Wall Street ha interpretato il provvedimento come un ulteriore segnale della perdita di attrattività degli asset americani in seguito alle decisioni dell’amministrazione Trump. I mercati finanziari hanno già registrato segnali preoccupanti: il dollaro ha perso circa il 7% dall’inizio dell’anno, mentre i rendimenti dei titoli di Stato a lungo termine sono aumentati significativamente. La situazione è ulteriormente complicata dal recente downgrade del rating sovrano americano da parte di Moody’s, che aumenta il rischio di una fuga di capitali dal debito pubblico statunitense, già di proporzioni considerevoli. Gli analisti finanziari temono che la sezione 899 possa accelerare questo processo, rendendo gli investimenti americani meno attraenti per gli investitori internazionali.
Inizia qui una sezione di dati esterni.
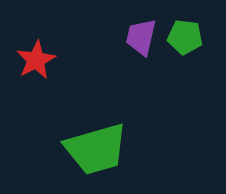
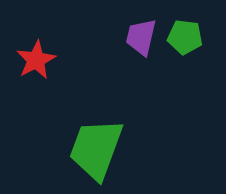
green trapezoid: rotated 126 degrees clockwise
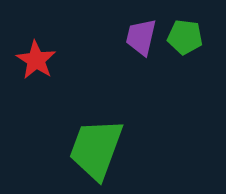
red star: rotated 12 degrees counterclockwise
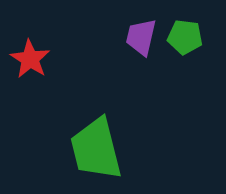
red star: moved 6 px left, 1 px up
green trapezoid: rotated 34 degrees counterclockwise
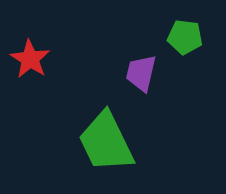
purple trapezoid: moved 36 px down
green trapezoid: moved 10 px right, 7 px up; rotated 12 degrees counterclockwise
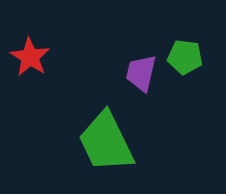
green pentagon: moved 20 px down
red star: moved 2 px up
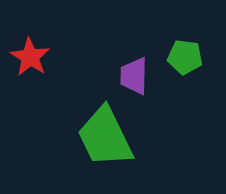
purple trapezoid: moved 7 px left, 3 px down; rotated 12 degrees counterclockwise
green trapezoid: moved 1 px left, 5 px up
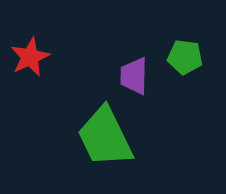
red star: rotated 15 degrees clockwise
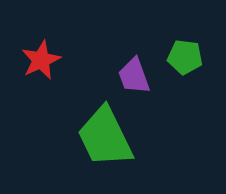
red star: moved 11 px right, 3 px down
purple trapezoid: rotated 21 degrees counterclockwise
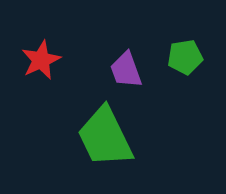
green pentagon: rotated 16 degrees counterclockwise
purple trapezoid: moved 8 px left, 6 px up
La “tassa della vendetta” rappresenta inoltre un’escalation significativa nelle guerre commerciali e fiscali internazionali. Utilizzando il sistema fiscale come strumento di politica estera, l’amministrazione Trump sta sfidando il principio tradizionale della cooperazione fiscale internazionale e dei meccanismi multilaterali di risoluzione delle controversie. Questa strategia unilaterale rischia di innescare una spirale di ritorsioni fiscali, in cui altri paesi potrebbero adottare misure simili contro gli investimenti americani. Il risultato potrebbe essere una frammentazione del sistema fiscale globale, con effetti negativi sui flussi di investimento internazionali e sulla crescita economica mondiale.
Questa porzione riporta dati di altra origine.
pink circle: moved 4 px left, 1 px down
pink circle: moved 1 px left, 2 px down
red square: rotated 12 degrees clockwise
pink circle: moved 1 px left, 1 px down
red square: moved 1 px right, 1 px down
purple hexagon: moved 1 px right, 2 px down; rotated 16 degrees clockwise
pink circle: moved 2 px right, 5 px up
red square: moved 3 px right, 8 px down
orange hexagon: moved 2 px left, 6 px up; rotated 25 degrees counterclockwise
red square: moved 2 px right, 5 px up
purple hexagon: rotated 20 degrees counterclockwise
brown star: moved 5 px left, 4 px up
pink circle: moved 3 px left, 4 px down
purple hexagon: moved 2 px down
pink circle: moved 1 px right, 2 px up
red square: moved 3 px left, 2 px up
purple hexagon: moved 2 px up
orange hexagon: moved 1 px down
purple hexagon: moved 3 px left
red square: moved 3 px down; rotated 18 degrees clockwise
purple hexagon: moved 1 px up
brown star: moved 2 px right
I paesi europei che hanno introdotto tasse sui servizi digitali si trovano ora di fronte a una scelta difficile. Da un lato, possono mantenere le loro politiche fiscali e affrontare le conseguenze della rappresaglia americana. Dall’altro, possono cedere alle pressioni statunitensi e rinunciare a entrate fiscali considerate legittime dalla maggior parte degli osservatori internazionali. La situazione è particolarmente delicata per l’Unione Europea, che sta lavorando a una strategia coordinata per tassare i giganti digitali. La sezione 899 potrebbe compromettere questi sforzi, costringendo i singoli paesi membri a scegliere tra la solidarietà europea e la preservazione dei rapporti economici con gli Stati Uniti.
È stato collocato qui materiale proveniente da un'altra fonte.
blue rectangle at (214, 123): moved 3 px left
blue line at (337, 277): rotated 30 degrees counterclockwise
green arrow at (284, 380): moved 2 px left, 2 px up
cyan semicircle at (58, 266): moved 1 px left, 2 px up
L’aspetto più preoccupante della sezione 899 è il suo potenziale effetto boomerang sull’economia americana. Se la misura dovesse effettivamente scoraggiare gli investimenti stranieri negli Stati Uniti, le conseguenze per il mercato finanziario americano potrebbero essere devastanti. Gli Stati Uniti infatti dipendono fortemente dai capitali stranieri per finanziare il loro debito pubblico e sostenere la crescita economica. Una diminuzione significativa degli investimenti esteri potrebbe portare a un aumento dei costi di finanziamento per il governo americano, a una riduzione della liquidità nei mercati finanziari e a una perdita di competitività delle aziende statunitensi sui mercati globali. Paradossalmente, una misura pensata per proteggere le imprese americane potrebbe finire per danneggiarle.

Il destino della sezione 899 dipenderà ora dal Senato, dove la misura dovrà essere discussa e approvata. Anche se dovesse essere adottata, la sua implementazione pratica presenta numerose sfide tecniche e diplomatiche. Il Dipartimento del Tesoro dovrà infatti definire criteri precisi per identificare le “tasse sleali” e gestire le inevitabili controversie internazionali che ne deriveranno.